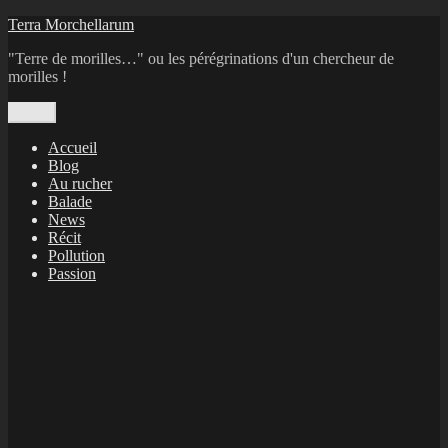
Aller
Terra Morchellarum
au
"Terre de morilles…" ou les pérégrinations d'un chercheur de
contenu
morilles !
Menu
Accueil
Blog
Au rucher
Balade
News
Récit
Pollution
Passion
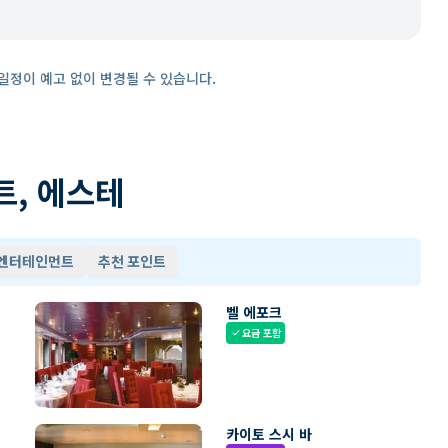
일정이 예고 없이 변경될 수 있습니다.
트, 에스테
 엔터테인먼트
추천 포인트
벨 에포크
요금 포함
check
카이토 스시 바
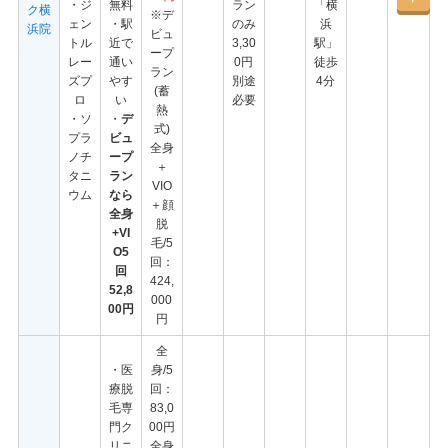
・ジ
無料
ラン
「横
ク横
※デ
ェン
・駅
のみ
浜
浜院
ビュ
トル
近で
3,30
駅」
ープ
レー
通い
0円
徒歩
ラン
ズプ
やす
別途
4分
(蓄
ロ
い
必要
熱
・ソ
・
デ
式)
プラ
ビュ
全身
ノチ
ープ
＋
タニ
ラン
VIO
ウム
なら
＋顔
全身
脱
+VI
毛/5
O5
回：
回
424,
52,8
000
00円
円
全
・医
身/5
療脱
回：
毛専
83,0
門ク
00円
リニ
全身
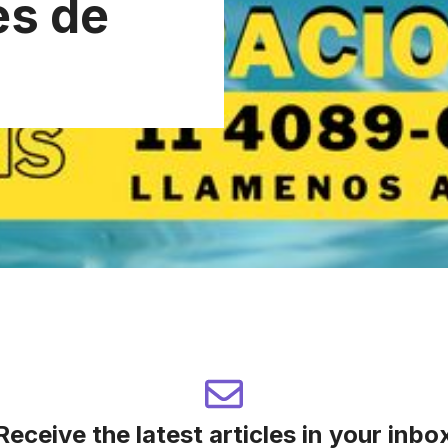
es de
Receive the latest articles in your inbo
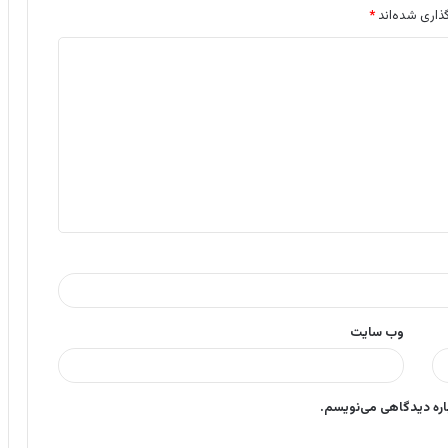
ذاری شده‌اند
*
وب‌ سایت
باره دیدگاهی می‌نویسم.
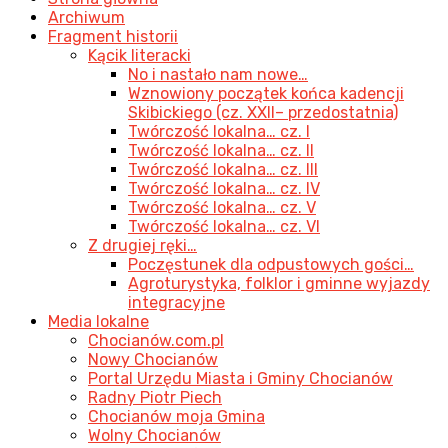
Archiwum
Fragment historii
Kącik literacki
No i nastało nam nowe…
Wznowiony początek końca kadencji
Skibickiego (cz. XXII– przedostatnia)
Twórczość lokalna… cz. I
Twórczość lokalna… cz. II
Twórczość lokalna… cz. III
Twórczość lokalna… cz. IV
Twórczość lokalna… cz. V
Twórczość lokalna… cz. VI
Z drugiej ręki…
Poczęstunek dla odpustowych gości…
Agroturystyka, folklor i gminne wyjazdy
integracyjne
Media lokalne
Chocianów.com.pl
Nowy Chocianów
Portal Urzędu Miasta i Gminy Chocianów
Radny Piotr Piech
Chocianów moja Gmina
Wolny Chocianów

• • • •

▶ What needs to be done: Would you restate all of the data above word for word, omitting the pictures?

▶ Written response:
Aller
Terra Morchellarum
au
"Terre de morilles…" ou les pérégrinations d'un chercheur de
contenu
morilles !
Menu
Accueil
Blog
Au rucher
Balade
News
Récit
Pollution
Passion
일정이 예고 없이 변경될 수 있습니다.
트, 에스테
 엔터테인먼트
추천 포인트
벨 에포크
요금 포함
check
카이토 스시 바
・ジ
無料
ラン
「横
ク横
※デ
ェン
・駅
のみ
浜
浜院
ビュ
トル
近で
3,30
駅」
ープ
レー
通い
0円
徒歩
ラン
ズプ
やす
別途
4分
(蓄
ロ
い
必要
熱
・ソ
・
デ
式)
プラ
ビュ
全身
ノチ
ープ
＋
タニ
ラン
VIO
ウム
なら
＋顔
全身
脱
+VI
毛/5
O5
回：
回
424,
52,8
000
00円
円
全
・医
身/5
療脱
回：
毛専
83,0
門ク
00円
リニ
全身
es de
Receive the latest articles in your inbo
ذاری شده‌اند
*
وب‌ سایت
باره دیدگاهی می‌نویسم.
Archiwum
Fragment historii
Kącik literacki
No i nastało nam nowe…
Wznowiony początek końca kadencji
Skibickiego (cz. XXII– przedostatnia)
Twórczość lokalna… cz. I
Twórczość lokalna… cz. II
Twórczość lokalna… cz. III
Twórczość lokalna… cz. IV
Twórczość lokalna… cz. V
Twórczość lokalna… cz. VI
Z drugiej ręki…
Poczęstunek dla odpustowych gości…
Agroturystyka, folklor i gminne wyjazdy
integracyjne
Media lokalne
Chocianów.com.pl
Nowy Chocianów
Portal Urzędu Miasta i Gminy Chocianów
Radny Piotr Piech
Chocianów moja Gmina
Wolny Chocianów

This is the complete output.